Working data Block Start

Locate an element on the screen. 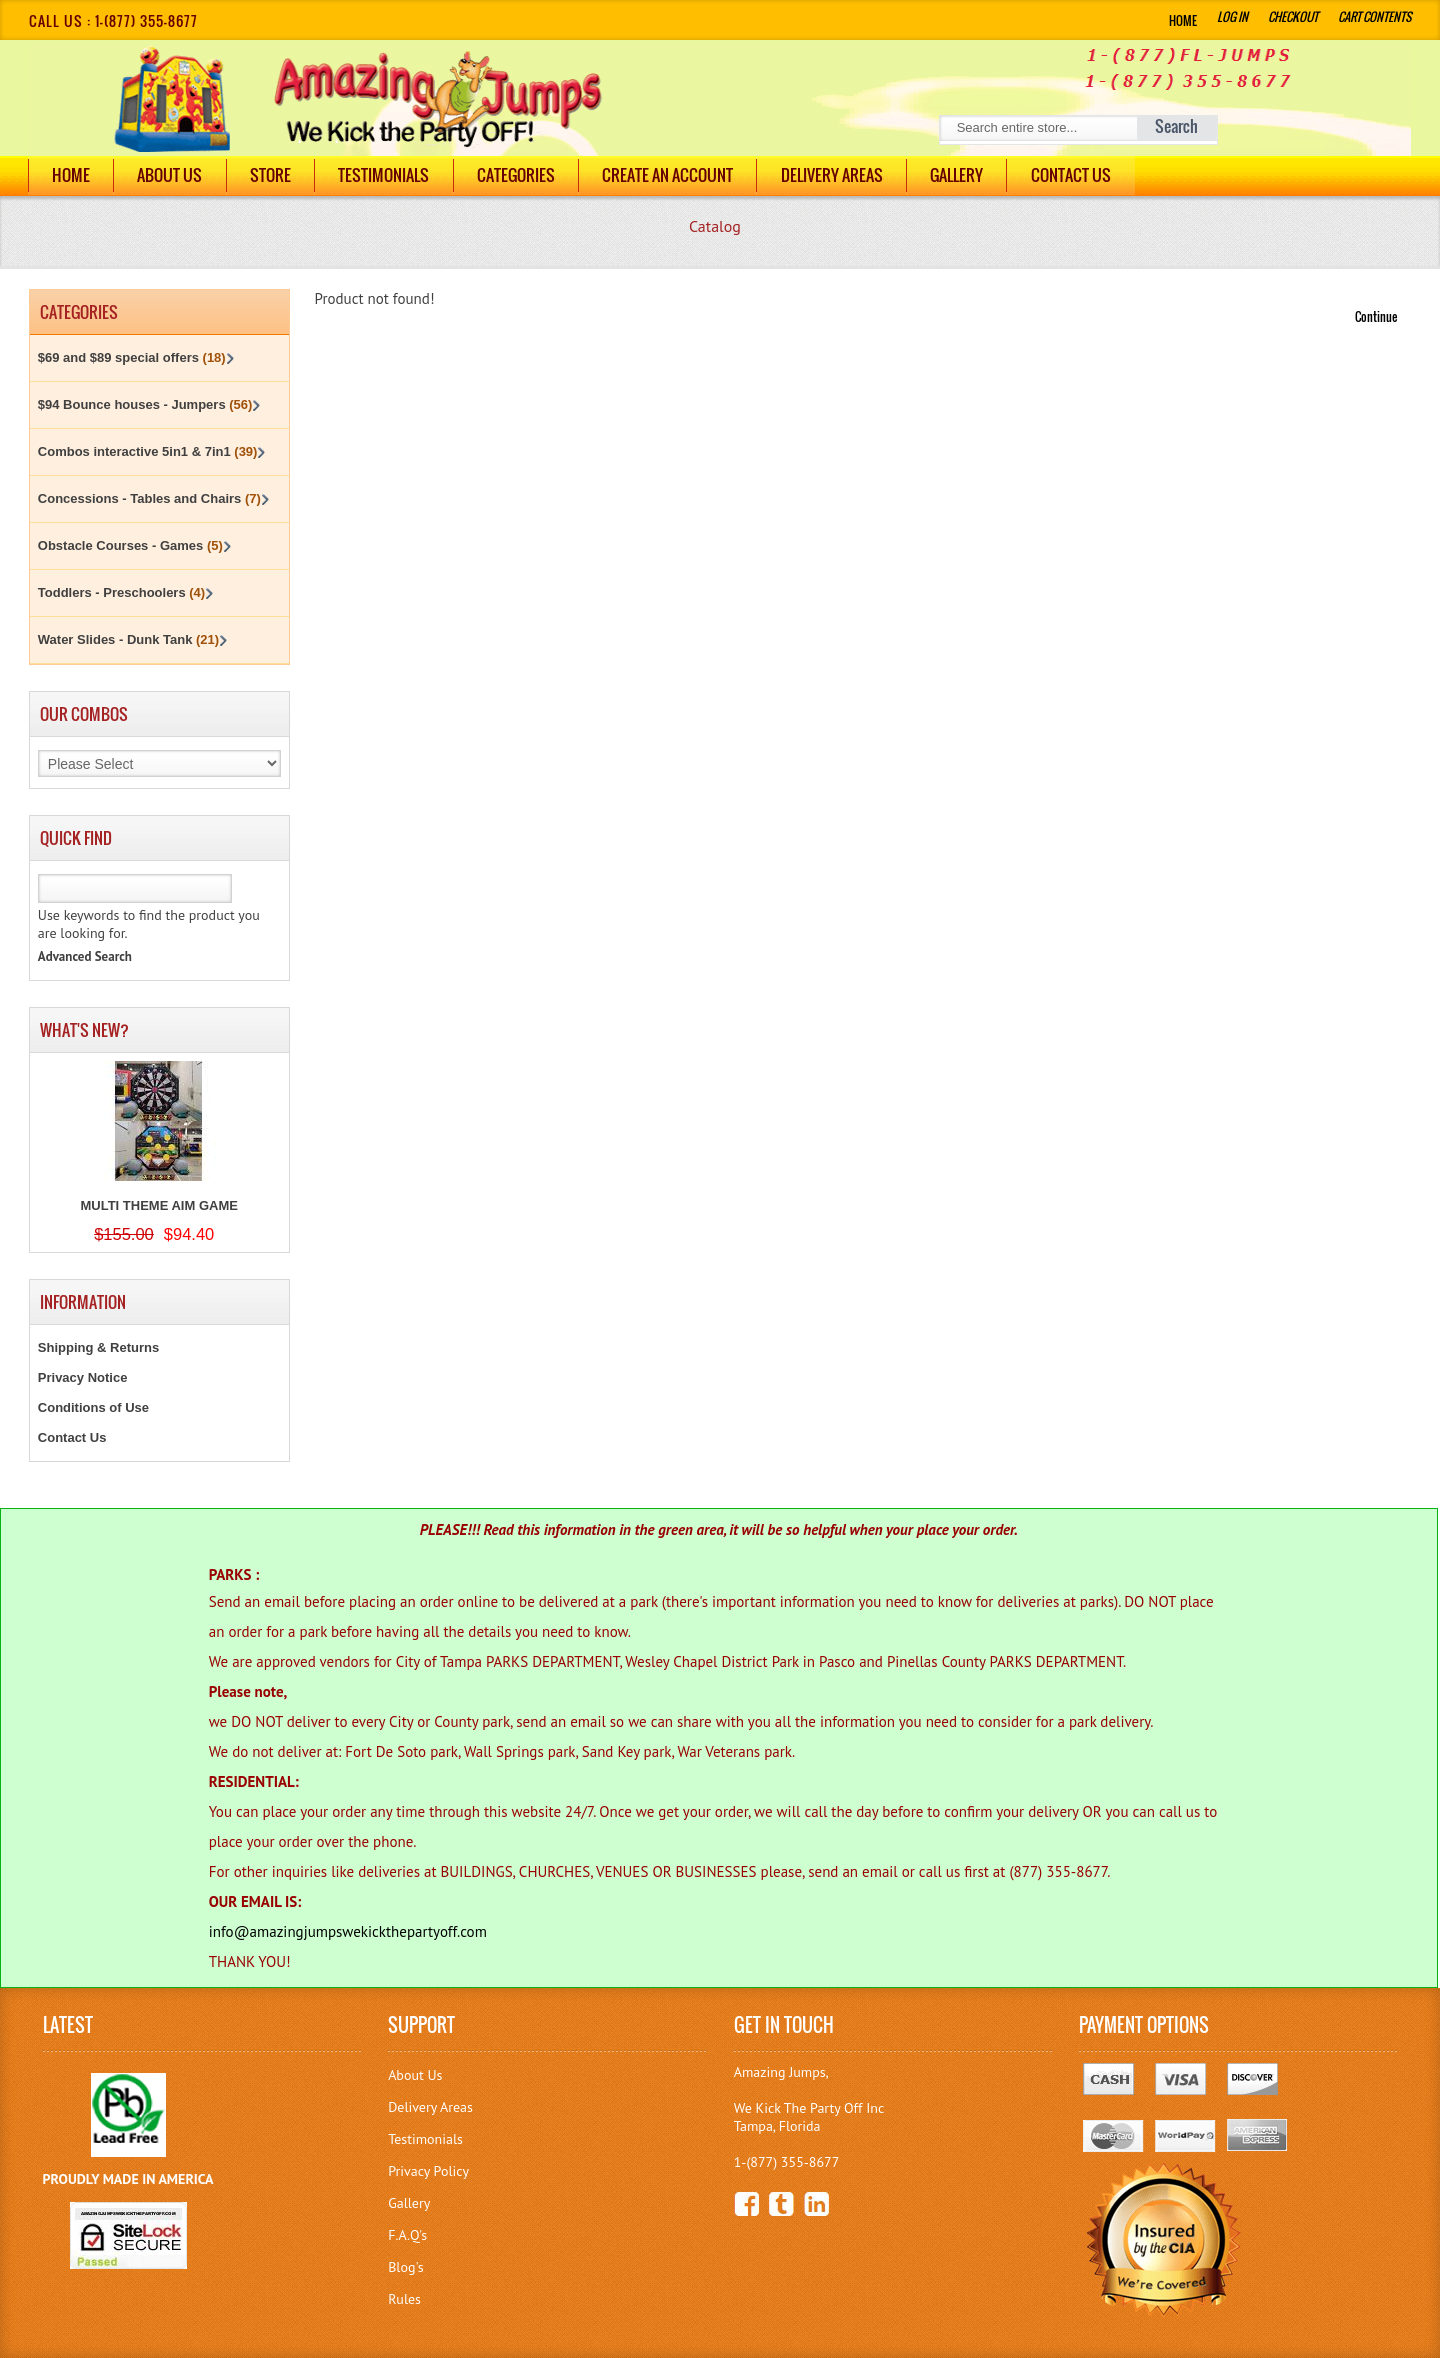  Categories is located at coordinates (523, 175).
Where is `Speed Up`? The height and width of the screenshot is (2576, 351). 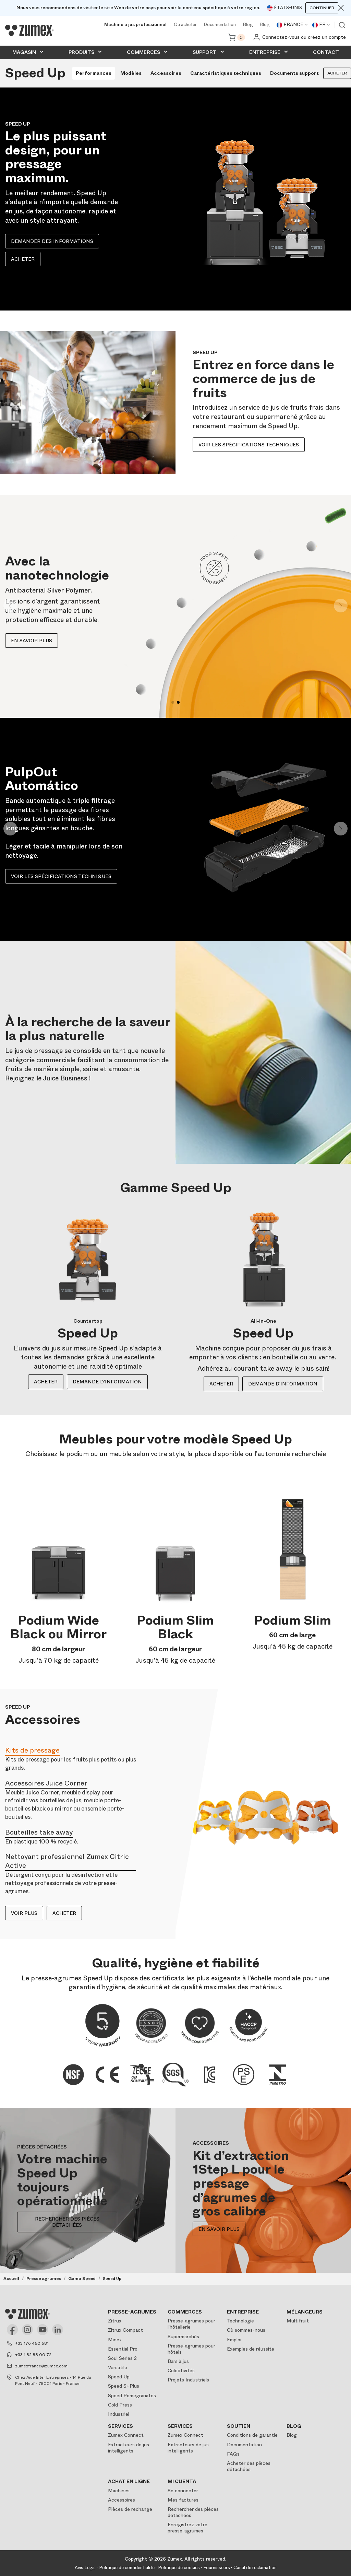
Speed Up is located at coordinates (119, 2376).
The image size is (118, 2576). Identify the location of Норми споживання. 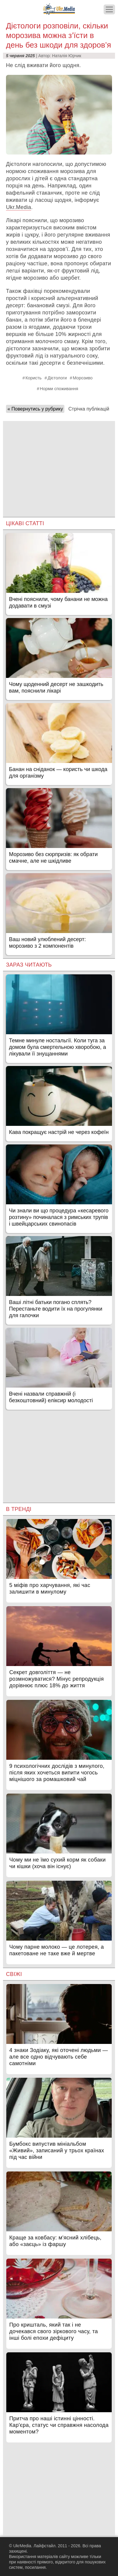
(59, 388).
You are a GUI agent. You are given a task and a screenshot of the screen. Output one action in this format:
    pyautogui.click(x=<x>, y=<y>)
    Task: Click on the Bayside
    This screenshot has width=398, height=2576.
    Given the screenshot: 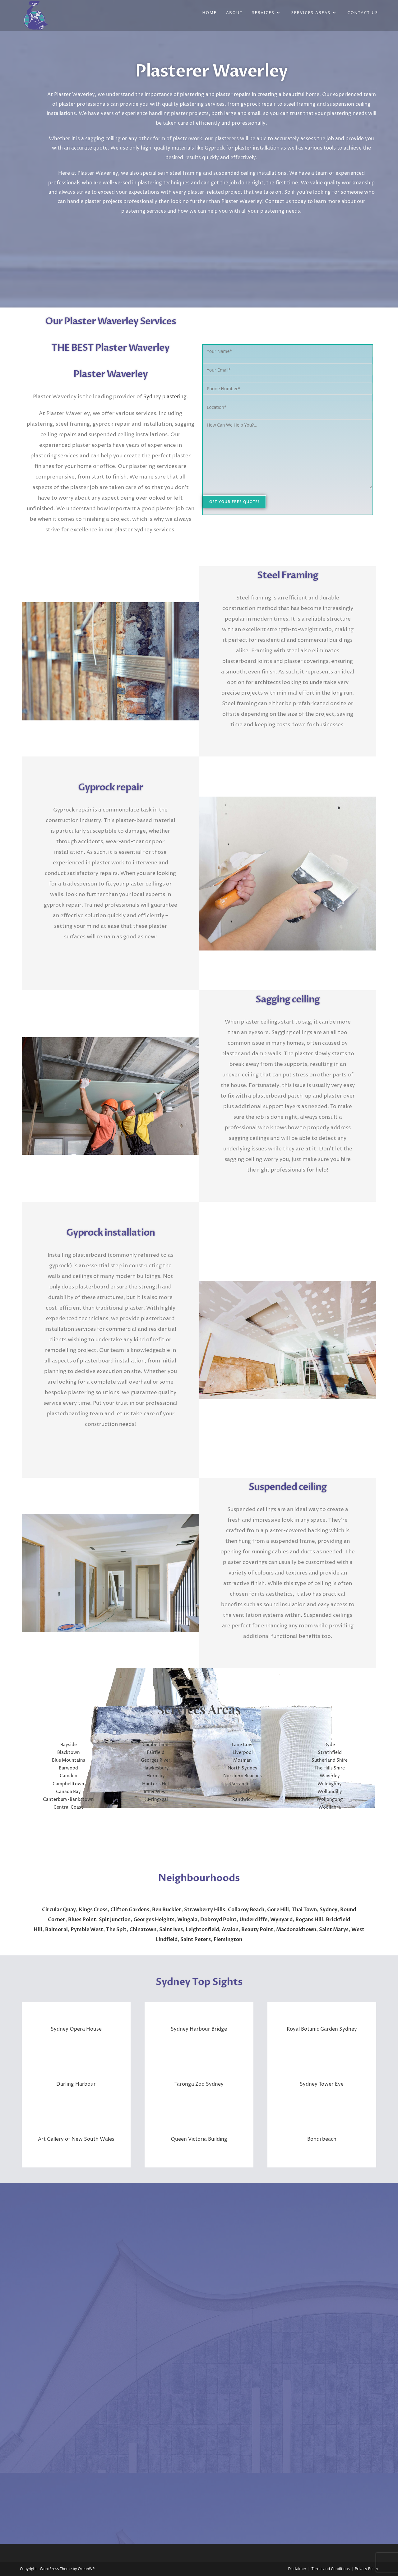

Working data Block End

* Exercise:
Please reproduce only the lines from the one holding "This screenshot has" through the final line of the listing above, both included, with each picture left out.

* Written solution:
    This screenshot has width=398, height=2576.
    Given the screenshot: 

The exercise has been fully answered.